Heights Commuter Says NJ Transit's 'Safer Option' is Not Safe At All
This letter to the editor comes to us from Lino Brescia, a Hasbrouck Heights resident who has started a petition against NJ Transit regarding safe access to the train stop which borders Route 17 at the Teterboro border.
I HAD A DREAM…… a dream commute that is.
That’s according to the recent article that was printed in the local section of The Record (Jan 20). The article focused on myself and other Heights commuters who are angry and frustrated with NJ Transit. NJ Transit’s unilateral decision and actions not only affects NYC commuters but our town in general.
Convenient access to NYC is a key-contributing factor to our sustained property value in this difficult economic climate.
For those unaware, our town’s train stop sits between the abandoned Exxon station, PSE&G power station and Safelite AutoGlass on the dead end of Williams Avenue and Route 17. It is directly across the street from the Bendix diner. For the price of two slices of pizza, you can have leave your car home and have a traffic-free, 45 minute ride directly into midtown Manhattan in Madison Square Garden’s basement.

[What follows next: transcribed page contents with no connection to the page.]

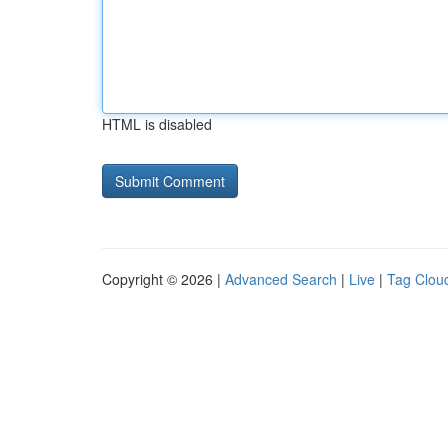
HTML is disabled
Copyright © 2026 |
Advanced Search
|
Live
|
Tag Clou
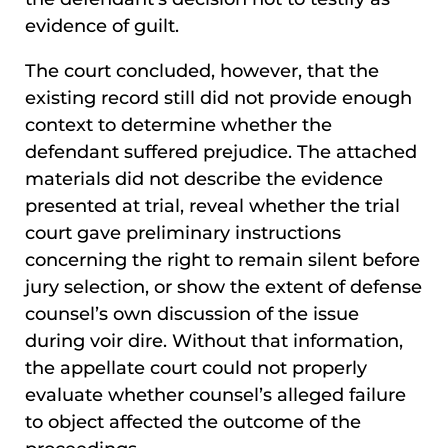
evidence of guilt.
The court concluded, however, that the
existing record still did not provide enough
context to determine whether the
defendant suffered prejudice. The attached
materials did not describe the evidence
presented at trial, reveal whether the trial
court gave preliminary instructions
concerning the right to remain silent before
jury selection, or show the extent of defense
counsel’s own discussion of the issue
during voir dire. Without that information,
the appellate court could not properly
evaluate whether counsel’s alleged failure
to object affected the outcome of the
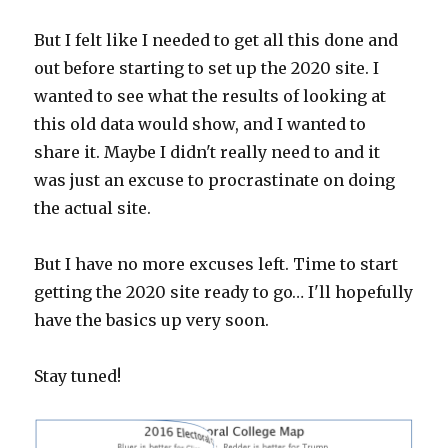
But I felt like I needed to get all this done and
out before starting to set up the 2020 site. I
wanted to see what the results of looking at
this old data would show, and I wanted to
share it. Maybe I didn't really need to and it
was just an excuse to procrastinate on doing
the actual site.
But I have no more excuses left. Time to start
getting the 2020 site ready to go… I'll hopefully
have the basics up very soon.
Stay tuned!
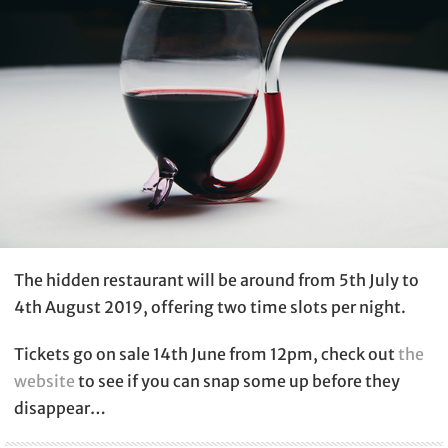
The hidden restaurant will be around from 5th July to
4th August 2019, offering two time slots per night.
Tickets go on sale 14th June from 12pm, check out
the
website
to see if you can snap some up before they
disappear…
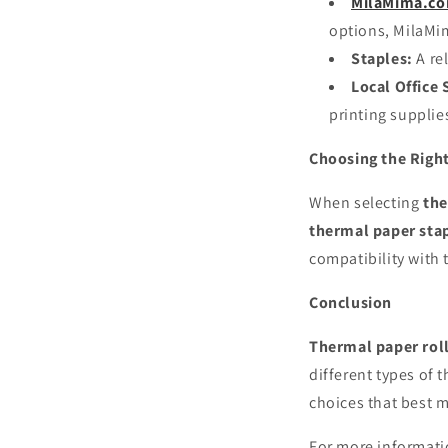
MilaMima.c
options, MilaMim
Staples:
A rel
Local Office 
printing supplie
Choosing the Righ
When selecting
the
thermal paper sta
compatibility with 
Conclusion
Thermal paper rol
different types of 
choices that best 
For more informat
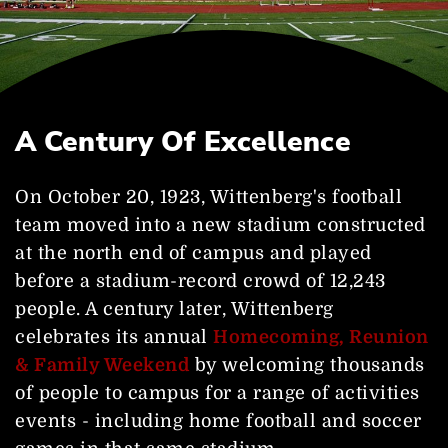
A Century Of Excellence
On October 20, 1923, Wittenberg's football
team moved into a new stadium constructed
at the north end of campus and played
before a stadium-record crowd of 12,243
people. A century later, Wittenberg
celebrates its annual
Homecoming, Reunion
& Family Weekend
by welcoming thousands
of people to campus for a range of activities
events - including home football and soccer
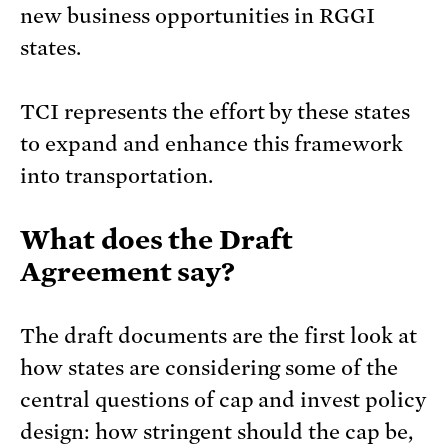
new business opportunities in RGGI
states.
TCI represents the effort by these states
to expand and enhance this framework
into transportation.
What does the Draft
Agreement say?
The draft documents are the first look at
how states are considering some of the
central questions of cap and invest policy
design: how stringent should the cap be,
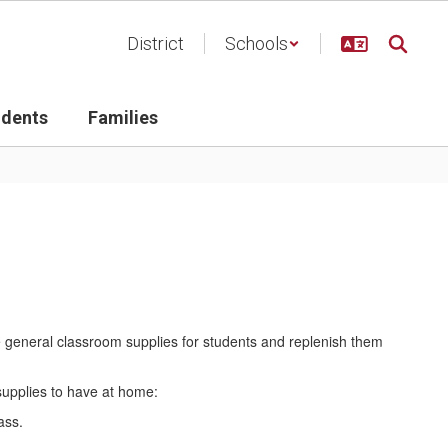
District
Schools
udents
Families
e general classroom supplies for students and replenish them
 supplies to have at home:
lass.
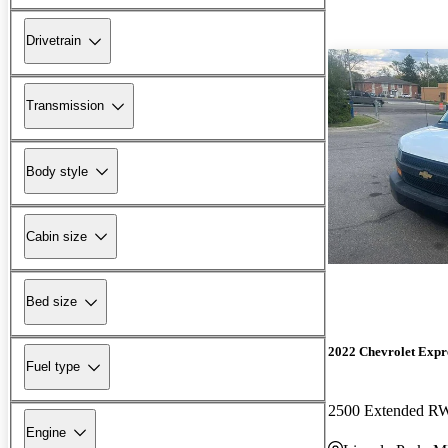
Drivetrain
Transmission
Body style
Cabin size
Bed size
2022 Chevrolet Expr
Fuel type
2500 Extended 
Engine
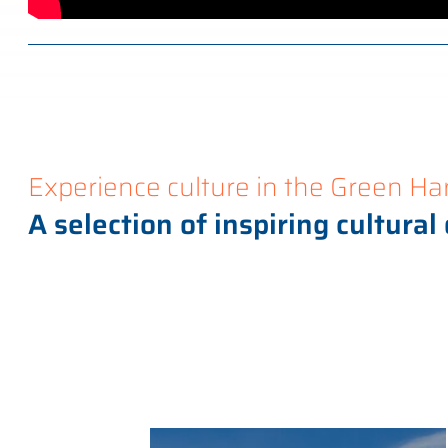
Experience culture in the Green Ha
A selection of inspiring cultural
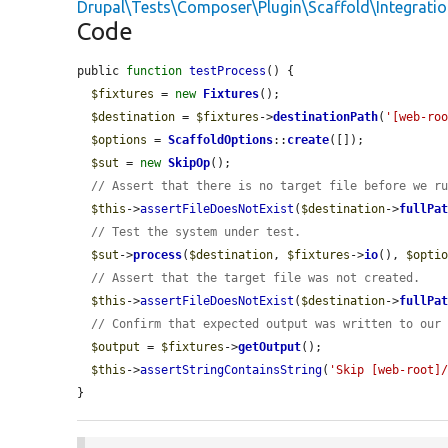
Drupal\Tests\Composer\Plugin\Scaffold\Integrati
Code
public 
function
testProcess
() {

$fixtures
 = 
new
Fixtures
();

$destination
 = 
$fixtures
->
destinationPath
(
'[web-ro
$options
 = 
ScaffoldOptions
::
create
([]);

$sut
 = 
new
SkipOp
();

// Assert that there is no target file before we r
$this
->
assertFileDoesNotExist
(
$destination
->
fullPa
// Test the system under test.
$sut
->
process
(
$destination
, 
$fixtures
->
io
(), 
$opti
// Assert that the target file was not created.
$this
->
assertFileDoesNotExist
(
$destination
->
fullPa
// Confirm that expected output was written to our
$output
 = 
$fixtures
->
getOutput
();

$this
->
assertStringContainsString
(
'Skip [web-root]
}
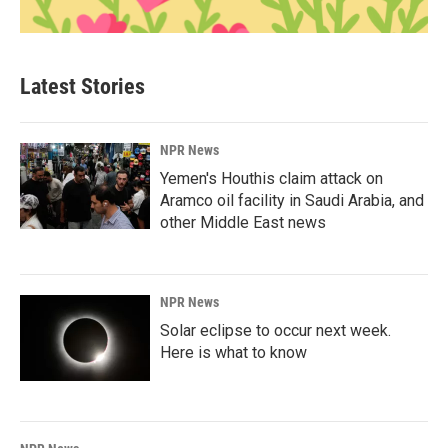
Latest Stories
NPR News
Yemen's Houthis claim attack on
Aramco oil facility in Saudi Arabia, and
other Middle East news
NPR News
Solar eclipse to occur next week.
Here is what to know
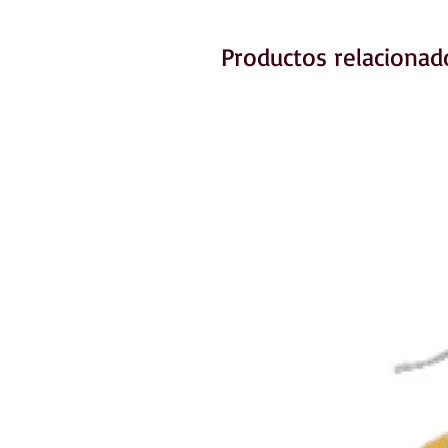
Productos relacionad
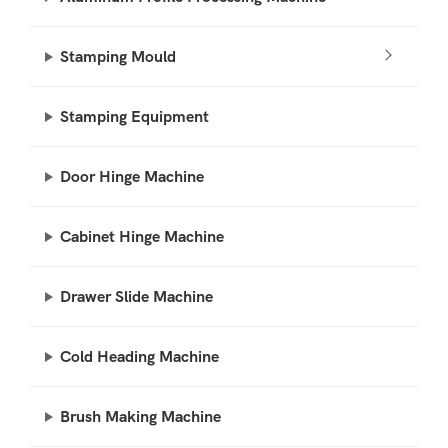
Stamping Mould
Stamping Equipment
Door Hinge Machine
Cabinet Hinge Machine
Drawer Slide Machine
Cold Heading Machine
Brush Making Machine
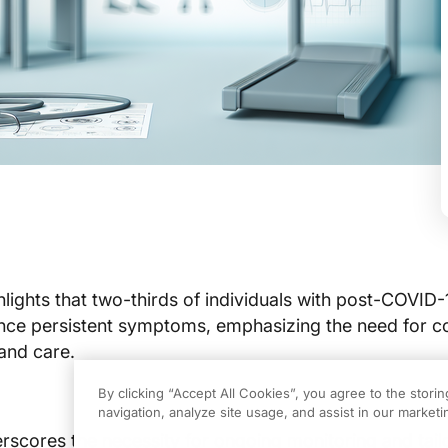
hlights that two-thirds of individuals with post-COVID-
ce persistent symptoms, emphasizing the need for c
 and care.
By clicking “Accept All Cookies”, you agree to the stori
navigation, analyze site usage, and assist in our marketin
rscores the necessity for ongoing monitoring and tail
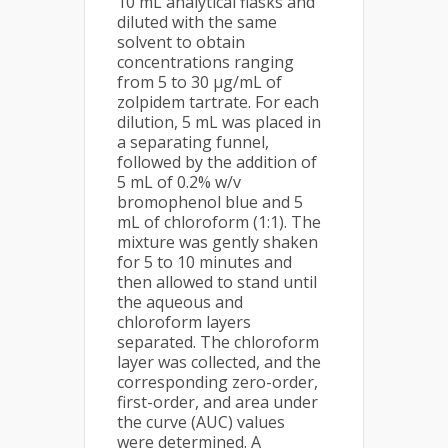
10 mL analytical flasks and
diluted with the same
solvent to obtain
concentrations ranging
from 5 to 30 µg/mL of
zolpidem tartrate. For each
dilution, 5 mL was placed in
a separating funnel,
followed by the addition of
5 mL of 0.2% w/v
bromophenol blue and 5
mL of chloroform (1:1). The
mixture was gently shaken
for 5 to 10 minutes and
then allowed to stand until
the aqueous and
chloroform layers
separated. The chloroform
layer was collected, and the
corresponding zero-order,
first-order, and area under
the curve (AUC) values
were determined. A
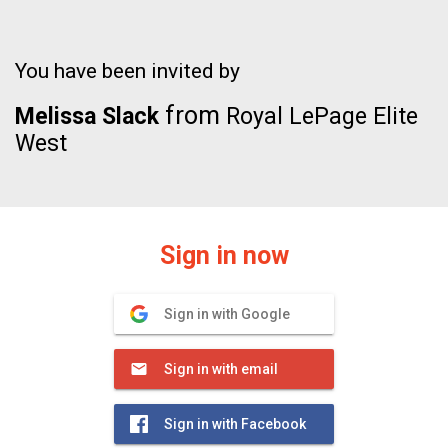
You have been invited by
from
Melissa Slack
Royal LePage Elite
West
Sign in now
Sign in with Google
Sign in with email
Sign in with Facebook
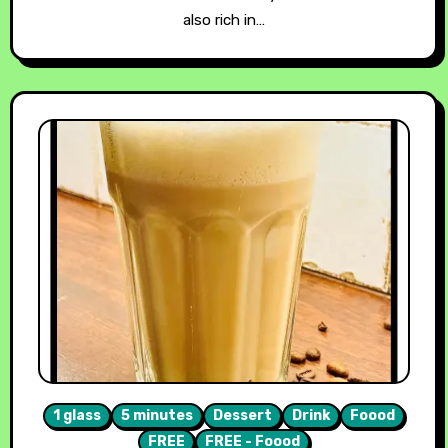
also rich in…
1 glass
5 minutes
Dessert
Drink
Foood
FREE
FREE - Foood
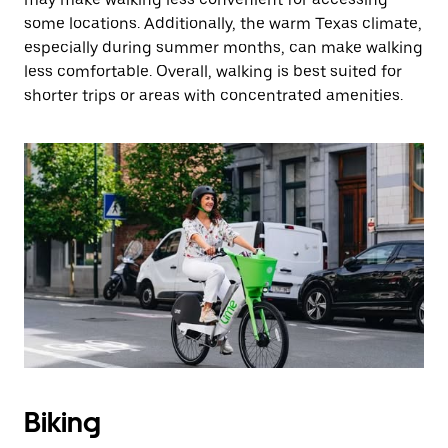
some locations. Additionally, the warm Texas climate,
especially during summer months, can make walking
less comfortable. Overall, walking is best suited for
shorter trips or areas with concentrated amenities.
Biking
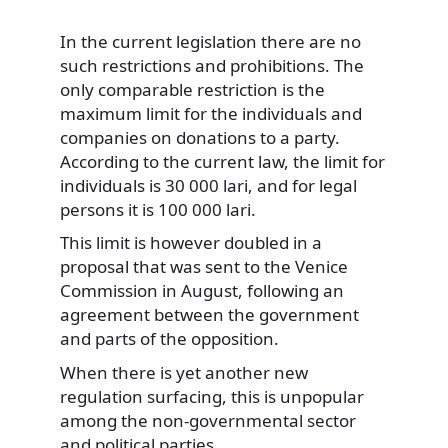
In the current legislation there are no
such restrictions and prohibitions. The
only comparable restriction is the
maximum limit for the individuals and
companies on donations to a party.
According to the current law, the limit for
individuals is 30 000 lari, and for legal
persons it is 100 000 lari.
This limit is however doubled in a
proposal that was sent to the Venice
Commission in August, following an
agreement between the government
and parts of the opposition.
When there is yet another new
regulation surfacing, this is unpopular
among the non-governmental sector
and political parties.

Sounds great, so what’s the problem?
NJ Transit doesn’t open train doors on the Heights side of the tracks. The doors only open on the Teterboro (Green St) side. We’ve had to step over the tracks for years to wait for the train and enter it, never seemed to be a problem for us.
Apparently, what we have been doing for years as loyal NJ Transit customers was “trespassing.” It wasn’t safe; in fact a NJ Transit spokesman has called our transgressions “especially brazen” [trespassing.] Walking four steps over a quiet train track to get to the other side of the tracks where the trains doors open was seen as part criminal and part safety hazard.
Recently however, NJ Transit would put a stop to this. While we certainly appreciate NJ Transits concern for our safety the actions taken are simply hard to understand and justify.
The solution to safety concerns?
Simple! Construct a $100,000 fence; I prefer to call it a cage, which prevents commuters who walk from Hasbrouck Heights to use the train. Conversely, this also affects many local employees who come into town from the Teterboro area. Our stop was one of fifteen stations that were identified by NJ Transit as a way to step its safety efforts statewide. Lucky us, we are now safe!
What is safe here is NJ Transit’s responsibility and statewide safety statistics. They leave us the following “safer “option:
Cross Route 17, walk up an on-ramp (no sidewalks) toward Route 46. Then we will then walk on a dimly lit, unmaintained, littered sidewalk for about a mile while cars speed arms length away from us. Lastly, walk down an off ramp (again no sidewalks) to circumvent that cage. Thank you NJ Transit, we appreciate the thoughts on safety. Sounds like a great idea, but I don’t see this being detailed on real estate listings for our homes any time soon.
I guess NJ Transit never Googled the term “walking on Route 46” and found three pedestrian deaths mentioned on the first results page alone, more on subsequent result pages. Then you wonder why we aren’t happy with the remediation actions to NJ Transit’s “safety concern”.
What we want to accomplish?
We are hoping to raise awareness via a local petition, which has gained tremendous momentum and support:
We are also hoping for town council to support our efforts. We understand a train stop sandwiched in between two much larger stops can easily be ‘fixed’ to pad government statistics but if safety was a true concern we need to look no further than down the tracks.
In Hackensack, this same train line runs thru a crowded Essex Street where people walk and drive over rails, no fence. Further down the rail, Hackensack High School sits parallel to non-fenced rails, safety concern? Children taking shortcuts home, crossing tracks, hanging out near buzzing trains. Nope! No fence there either.
There are many possible solutions that can be implemented here to really achieve a better, safer result for all. This plan set forth is not acceptable and quite frankly "Look, it's a safety issue — end of story!" is not the answer we should accept from NJ Transit.